CI/CD process using schema change in GitHub

Introduction:  

In this blog, we will explore how to implement a CI/CD process using schema changes in GitHub. Git is crucial for version control and collaborative development, while Snowflake offers powerful cloud-based data warehousing solutions. This guide will focus primarily on automated release management for Snowflake by leveraging the GitHub Actions service from GitHub. Additionally, in order to manage the database objects/changes in Snowflake we will use the schema change Database Change Management (DCM) tool.

Prerequisites: 

  • Basic understanding of Git version control. 
  • Access to snowflake account with appropriate privileges. 

GitHub Actions: 

GitHub Actions makes it easy to automate all your software workflows, now with world-class CI/CD. Build, test, and deploy your code right from GitHub. Make code reviews, branch management, and issue triaging work the way you want. 

Schema Change: 

Schema change is a lightweight Python-based tool to manage all your Snowflake objects. When schema change is combined with a version control tool and a CI/CD tool, database changes can be approved and deployed through a pipeline using modern software delivery practices. 

Change Script Type:  

There are three script type available. They are, 

  1.  Versioned Scripts: Versioned scripts are change files that allow for incremental changes in a database. The key concept is that each versioned script has a unique version number, and only scripts with a higher version number than the last deployed version are executed during deployment. 

                 Script Pattern: versionnumber__description.sql 

  1. Repeatis Scripts: Repeatable scripts are applied, if there is a change in the file. It runs after all the versioned script run. Examples include stored procedures, functions, and view definitions. 

                   Script pattern: R__description.sql 

  1. Always Scripts: Always change scripts are executed with every run of the schema change process. Always scripts are executed every time, ensuring that specific changes are consistently applied. 

      Script pattern: A__description.sql 

Use Case: Using Single workflow deploying scripts under multiple environments. 

Steps to follow to create CICD process: 

  1. Create a new repository in the GitHub account by click + icon.  

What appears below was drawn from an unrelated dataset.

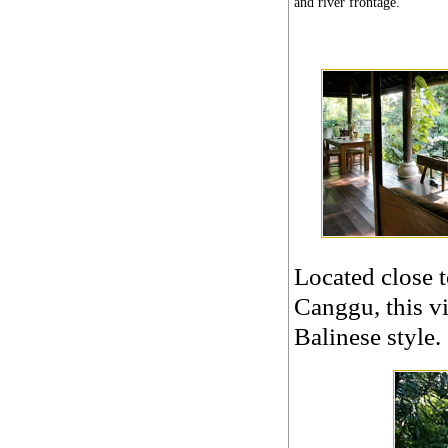
and river frontage.
Located close 
Canggu, this vi
Balinese style.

When using schema change for managing database schema changes across multiple environments (e.g., development, test, production), you can follow below folder structure. 

Folder Structure: 

Organize your schema change scripts in a directory structure under the project root folder. For example: 

(project_root) 
|– folder_1 
|   |– V1.1.1__first_change.sql 
|   |– V1.1.2__second_change.sql 
|   |– R__sp_add_sales.sql 
|   |– R__fn_get_timezone.sql

  1. Under the new repository named Snowflake-schemachange .create a folder named data_migrations. Under the new folder create a SQL script named V1.1.1__initial_objects.sql
  1. Create Action secrets. Action Secrets in GitHub are used to securely store values/variables which will be used in your CI/CD pipelines. In this step we will create secrets for each of the parameters used by schema change. Navigate to the settings tab in the top. Select secrets and variable and click   new Repository variables.
Secret name Secret value 
SF_ACCOUNT ob55592.ap-south-1.aws 
SF_USERNAME RESHMA 
SF_PASSWORD ********** 
SF_ROLE ACCOUNTADMIN 
SF_WAREHOUSE COMPUTE_WH 
  1. Create Different environment secrets with different sf_database in each. 
  1. Create action workflow. Action Workflows represent automated pipelines, which includes both build and release pipelines. They are defined as YAML files and stored in your repository in a directory called .github/workflows. In this step we will create a deployment workflow which will run schema change and deploy changes to our Snowflake database. 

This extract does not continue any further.